LINZ. „Herr Müller, Sie haben akute Leukämie. Das zeigt sich so... und wir werden jetzt Folgendes machen...“ Auch wenn dem Arzt die Heilung seines Patienten das Wichtigste ist, wird Herr Müller vermutlich beim Wort Leukämie ausgestiegen sein.

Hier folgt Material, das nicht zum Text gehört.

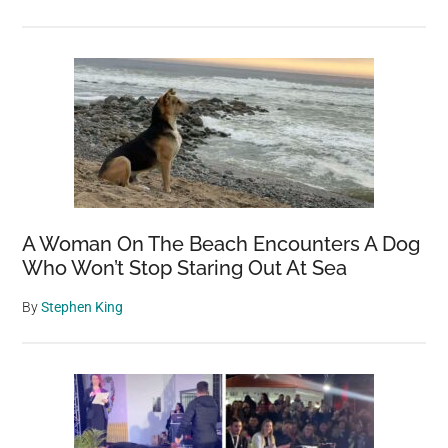
A Woman On The Beach Encounters A Dog
Who Won’t Stop Staring Out At Sea
By
Stephen King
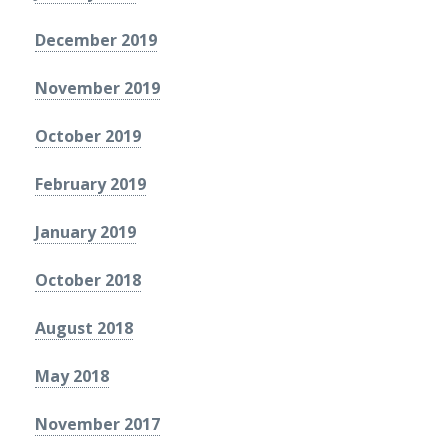
December 2019
November 2019
October 2019
February 2019
January 2019
October 2018
August 2018
May 2018
November 2017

Um die patientenzentrierte Kommunikation im Gesundheitswesen auf ein neues Level zu heben, haben erstmals vier Ärzte in Linz einen Lehrgang in Gesprächsführung absolviert.

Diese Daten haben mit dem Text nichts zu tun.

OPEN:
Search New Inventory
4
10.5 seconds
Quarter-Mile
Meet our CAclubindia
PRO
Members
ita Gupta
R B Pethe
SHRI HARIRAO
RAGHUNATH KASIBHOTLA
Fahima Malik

Die Lösung klingt banal, ist für den Patienten aber so wichtig: Die Diagnose sacken lassen zu können. „Eine Pause von 20, 30, 40 Sekunden zu machen, bis der Patient reagiert. Denn das ist doch das Entscheidende, wie es ihm damit geht“, weiß Ansgar Weltermann. Leiter des Tumorzentrums am Ordensklinikum Linz: „Diese Pause einzuhalten, ist für uns Ärzte aber extrem schwierig, weil wir helfen wollen, aber wenn ich einfach weiter rede, würde der Patient das nicht wahrnehmen.“
Erlernbare Fertigkeiten
Neben Weltermann haben noch zwei Ärzte vom Ordensklinikum und einer von den Barmherzigen Brüdern den Trainerlehrgang von Gesundheit Österreich absolviert, um ihr Wissen auch an Kollegen weiterzugeben. Der erfahrene Onkologe ist sich sicher: „Wenn man Ärzte fragt, ob sie gut kommunizieren, werden über 90 Prozent sagen, ja natürlich, aber es ist nicht so.“ Er selbst hat erkannt, „nicht wie viel ich falsch gemacht habe, aber wo ich Potenzial habe, etwas zu verändern. Nicht weil ich nicht versuche, auf Patienten einzugehen, sondern weil mir diese Fertigkeiten gefehlt haben, Gespräche besser zu führen.“
Ein Arzt führt in seinem Leben etwa 400.000 Gespräche mit Patienten. Nicht immer sind es Bad News, oftmals versucht man nur zu erklären, warum ein Medikament einzunehmen ist. Eine Studie hat jedoch ergeben, dass ein Viertel der Patienten Schwierigkeiten hat, zu verstehen, was der Arzt sagt. Ein Drittel hat Probleme, eine Entscheidung zu treffen, wenn der Arzt Möglichkeiten aufzeigt. „Wir Ärzte neigen dazu, unsere Patienten mit Informationen zuzuschütten, ohne nachzufragen, was angekommen ist“, erklärt Weltermann: „Eine einfache Möglichkeit gegenzuchecken wäre, den Patienten zu bitten, das Gesagte in eigenen Worten noch mal wiederzugeben. Man wird Situationen erleben, wo der völlig was anderes erzählt, obwohl ich mir als Arzt dachte, dass ich das so toll erklärt habe.“ So würden allein in der Anwendung mit Medikamenten viel weniger Fehler passieren.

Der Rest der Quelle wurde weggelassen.